# SPDX-FileCopyrightText: Copyright (c) 2025-2026 NVIDIA CORPORATION & AFFILIATES. All rights reserved.
# SPDX-License-Identifier: Apache-2.0
title:Tokenizer
---
The Dynamo Frontend supports multiple tokenizer backends for BPE-based `tokenizer.json` models. `BPE` is the underlying tokenization algorithm, not a backend-specific feature: both the default HuggingFace path and the `fastokens` path can serve these models. The backend choice controls which implementation performs tokenization before requests are sent to the inference engine.
## Tokenizer Backends
#### `default` HuggingFace Tokenizers
The default backend uses the [HuggingFace `tokenizers`](https://github.com/huggingface/tokenizers) library (Rust).
It supports features in `tokenizer.json` files (normalizers, pre-tokenizers, post-processors, decoders, added tokens with special-token flags, and byte-fallback).

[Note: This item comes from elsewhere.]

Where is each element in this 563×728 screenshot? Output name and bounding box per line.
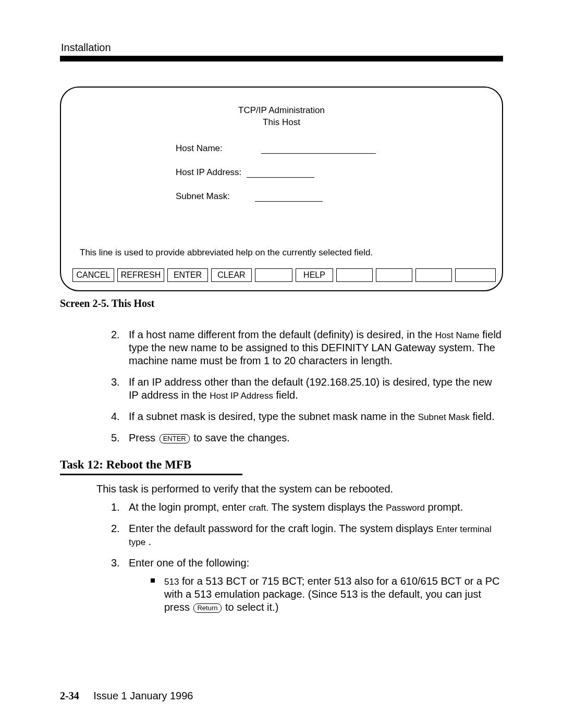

#### `fastokens` High-Performance Encoder
The `fastokens` backend uses the [`fastokens`](https://github.com/Atero-ai/fastokens) crate, a purpose-built encoder optimized for throughput on supported BPE `tokenizer.json` models.
It is a _hybrid_ backend: encoding uses `fastokens` while decoding falls back to HuggingFace so that incremental detokenization, byte-fallback, and special-token handling work correctly.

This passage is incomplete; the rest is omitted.